The Reserve Bank of Australia released its minutes of the August 7, 2012 meeting on Tuesday morning. This release was highly anticipated by Aussie traders as the minutes could perhaps give some insight as to which way the board may be leaning as far as monetary policy.
As usual, the RBA minutes proved to be the most interesting as the central bank focuses so heavily on the export markets. The commodity rich country can often be thought of as a great barometer for Asian economic health, which in turn can be a great barometer of international growth.

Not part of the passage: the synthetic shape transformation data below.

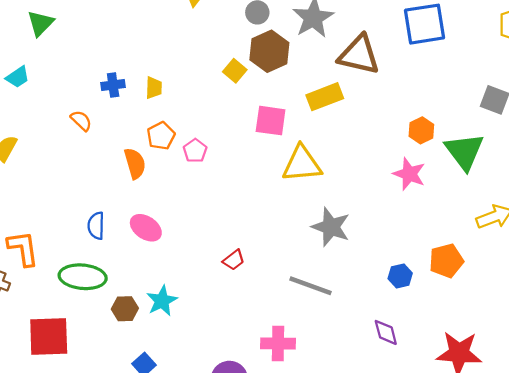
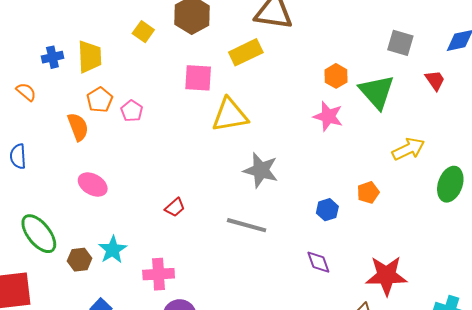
yellow square: (235, 71) -> (143, 32), moved
yellow trapezoid: (154, 88) -> (90, 57), size x1.6
blue semicircle: (96, 226) -> (18, 156), moved
orange pentagon: (446, 261) -> (368, 192), size x0.7
green ellipse: (83, 277) -> (39, 234), turned 51
pink cross: (278, 344) -> (159, 274), moved

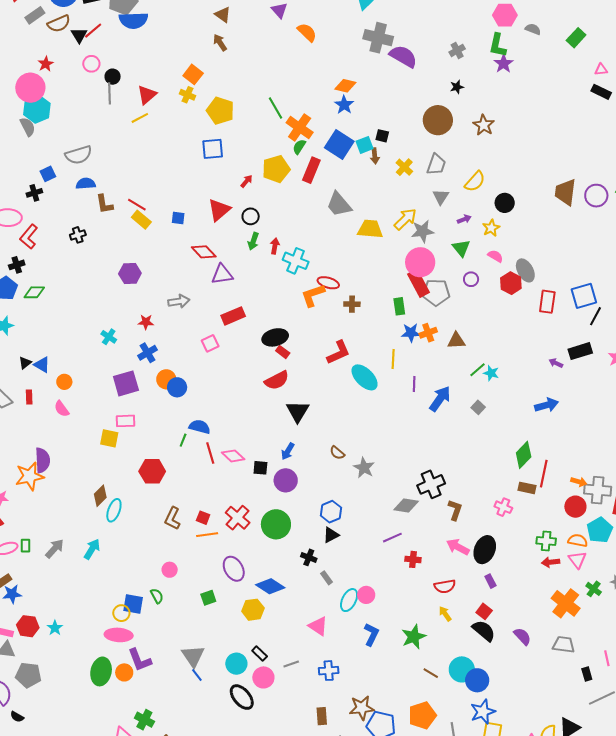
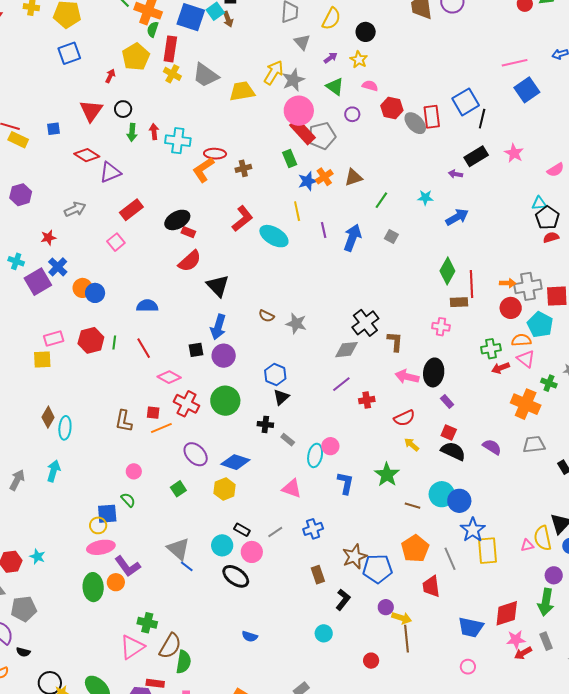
yellow cross: (404, 167) -> (172, 74), moved
gray ellipse: (525, 270) -> (415, 123), moved
cyan star: (491, 373) -> (425, 198), moved
purple square: (126, 383) -> (38, 282), moved
blue semicircle: (200, 427) -> (147, 306), moved
blue arrow: (288, 451) -> (218, 327), size x1.4
pink diamond: (233, 456) -> (169, 377), moved
red hexagon: (152, 471) -> (91, 340), moved

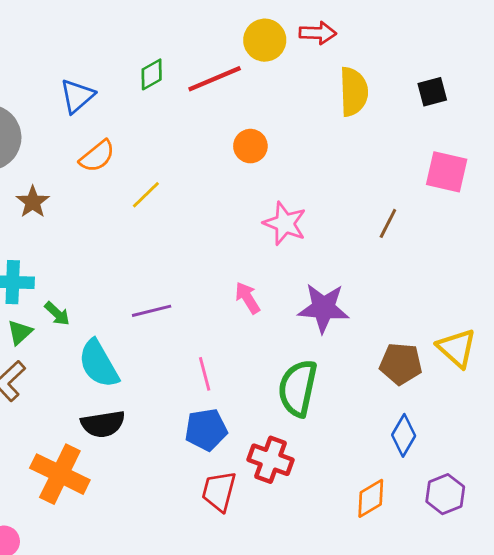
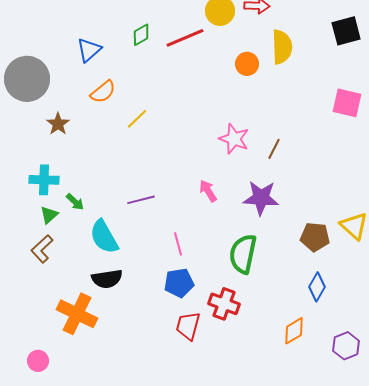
black square: (432, 92) -> (346, 31), moved, size x1.4
orange circle: (250, 146) -> (247, 64), moved
brown line: (388, 223) -> (274, 149), moved
purple hexagon: (445, 494) -> (346, 346), moved

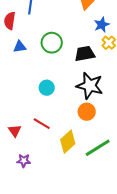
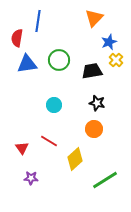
blue triangle: (20, 47) -> (27, 64), size x1.5
black star: (90, 86) -> (97, 103), size x0.6
green line: (98, 148) -> (105, 180), moved

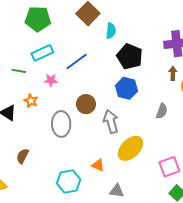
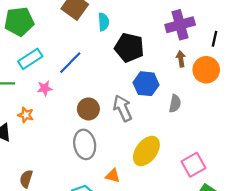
blue hexagon: (126, 88) -> (146, 84), moved
gray arrow: (111, 122) -> (123, 108), moved
gray ellipse: (61, 124) -> (85, 144), moved

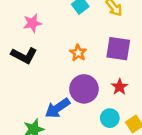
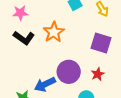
pink star: (32, 23) -> (20, 13), moved
orange star: (78, 53) -> (54, 32), moved, size x1.5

The minutes stated that the members were briefed that the IMF global growth forecasts had been downgraded to 3.5 percent for 2012, and 3.9 percent for 2013, both of which were substantially lower than previously forecasted. The forecast for Australia’s largest trading partners in Asia was still expected to be a full percentage point over the global expectations though. This IMF also stated that the larger risk was to the downside globally.
Members of the RBA stated that they saw the Chinese economy settling into a more sustainable rate of growth, and because of this a rate cut seemed unlikely in Australia at this point. The United States slowed a bit, and the Australians are certainly aware of this. The Europeans are still struggling, and as a result it is unlikely that the growth in Australia will warrant any monetary tightening in the near future.
However, with the Asian economies counterbalancing the weakness in other markets, the central bank looks set to sit still in the near term.